§ Task instructions
In the listing below, find each line that holds the string "labor" and copy it.

§ Extracted information
►
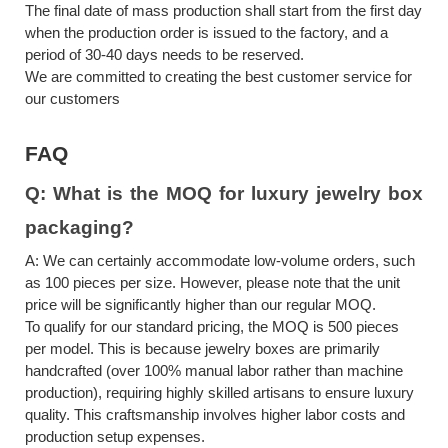
The final date of mass production shall start from the first day
when the production order is issued to the factory, and a
period of 30-40 days needs to be reserved.
We are committed to creating the best customer service for
our customers
FAQ
Q:
What is the MOQ for
luxury jewelry box
packaging
?
A:
We can certainly accommodate low-volume orders, such
as 100 pieces per size. However, please note that the unit
price will be significantly higher than our regular MOQ.
To qualify for our standard pricing, the MOQ is 500 pieces
per model. This is because jewelry boxes are primarily
handcrafted (over 100% manual labor rather than machine
production), requiring highly skilled artisans to ensure luxury
quality. This craftsmanship involves higher labor costs and
production setup expenses.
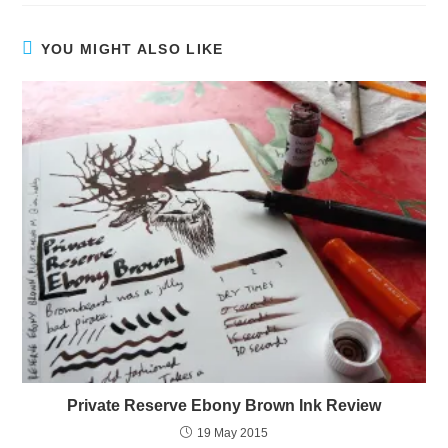
YOU MIGHT ALSO LIKE
Private Reserve Ebony Brown Ink Review
19 May 2015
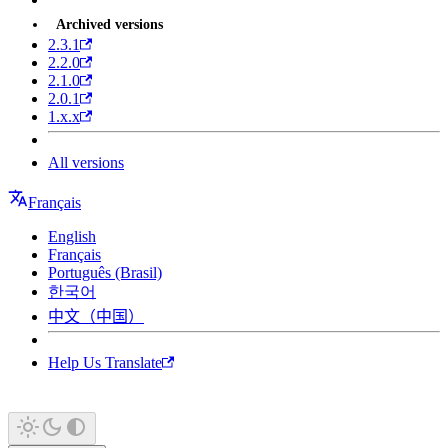
Archived versions
2.3.1
2.2.0
2.1.0
2.0.1
1.x.x
All versions
Français
English
Français
Português (Brasil)
한국어
中文（中国）
Help Us Translate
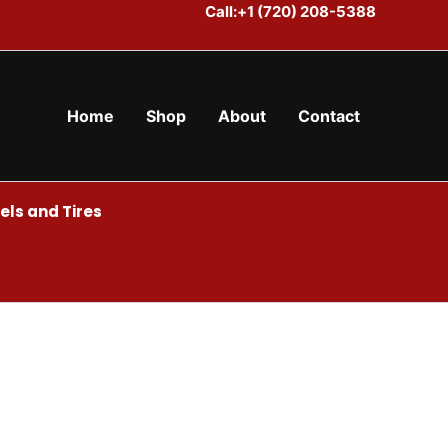
Call:+1 (720) 208-5388
Home
Shop
About
Contact
ls and Tires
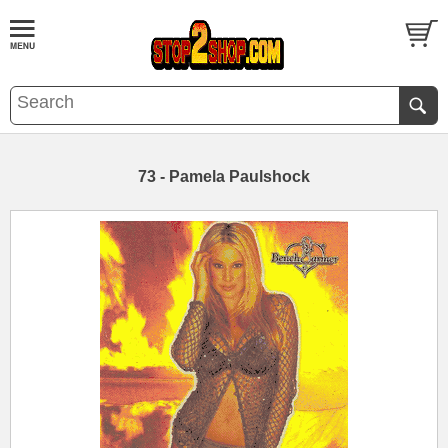
73 - Pamela Paulshock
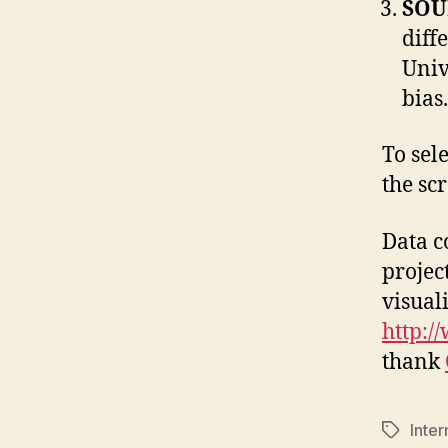
SOU
diff
Univ
bias
To sele
the sc
Data c
projec
visual
http:/
thank
Inte
Tags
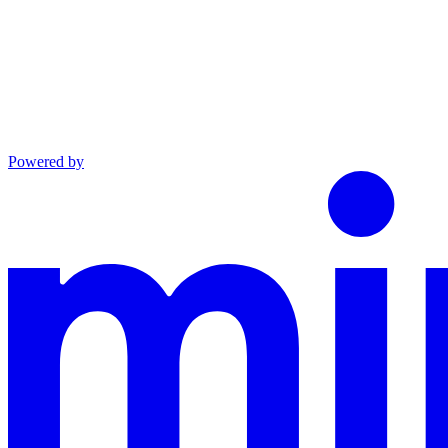
Powered by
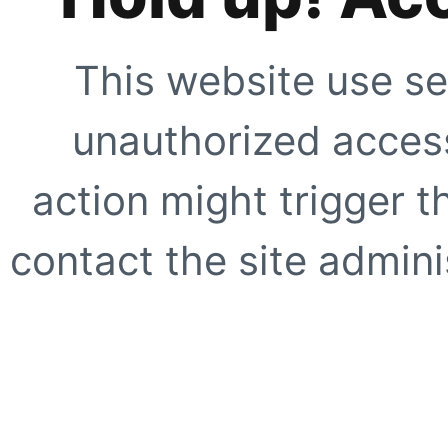
This website use se
unauthorized access
action might trigger t
contact the site adminis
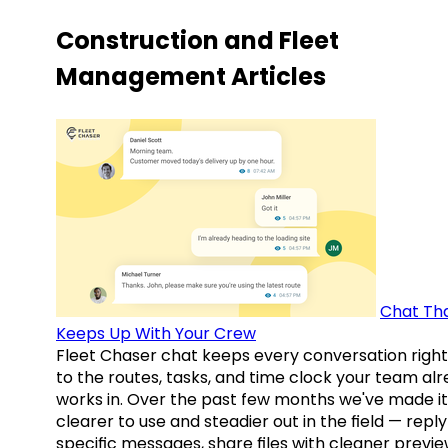
Construction and Fleet
Management Articles
Chat Th
Keeps Up With Your Crew
Fleet Chaser chat keeps every conversation right
to the routes, tasks, and time clock your team al
works in. Over the past few months we've made it
clearer to use and steadier out in the field — reply
specific messages, share files with cleaner previe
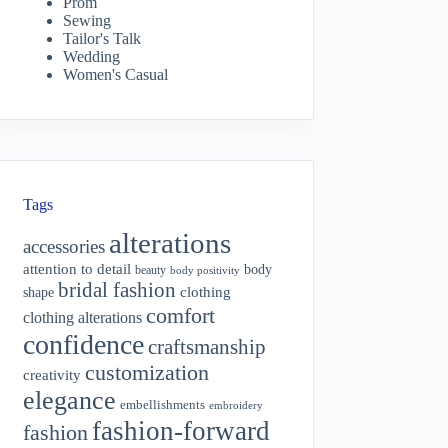
Prom
Sewing
Tailor's Talk
Wedding
Women's Casual
Tags
alterations
accessories
attention to detail
body
beauty
body positivity
bridal fashion
shape
clothing
comfort
clothing alterations
confidence
craftsmanship
customization
creativity
elegance
embellishments
embroidery
fashion-forward
fashion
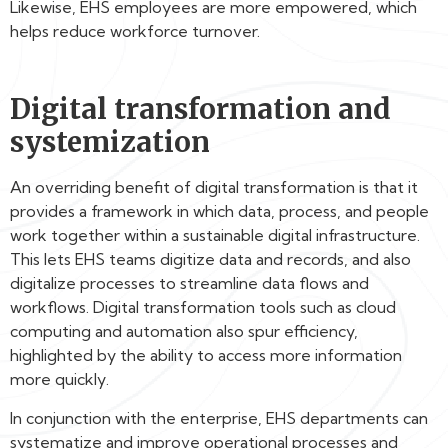
Likewise, EHS employees are more empowered, which
helps reduce workforce turnover.
Digital transformation and
systemization
An overriding benefit of digital transformation is that it
provides a framework in which data, process, and people
work together within a sustainable digital infrastructure.
This lets EHS teams digitize data and records, and also
digitalize processes to streamline data flows and
workflows. Digital transformation tools such as cloud
computing and automation also spur efficiency,
highlighted by the ability to access more information
more quickly.
In conjunction with the enterprise, EHS departments can
systematize and improve operational processes and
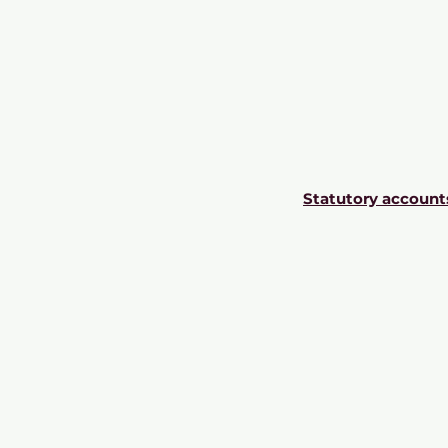
Statutory account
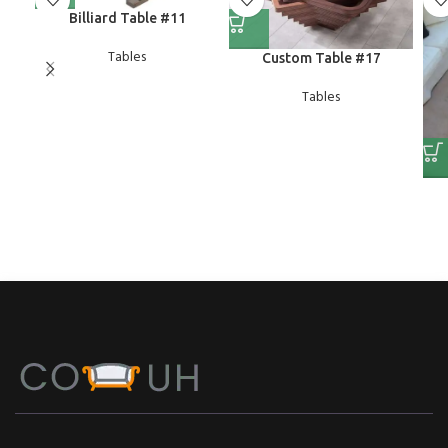
Billiard Table #11
Tables
Custom Table #17
Tables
◄
§ Exercise output
handcrafted (over 100% manual labor rather than machine
quality. This craftsmanship involves higher labor costs and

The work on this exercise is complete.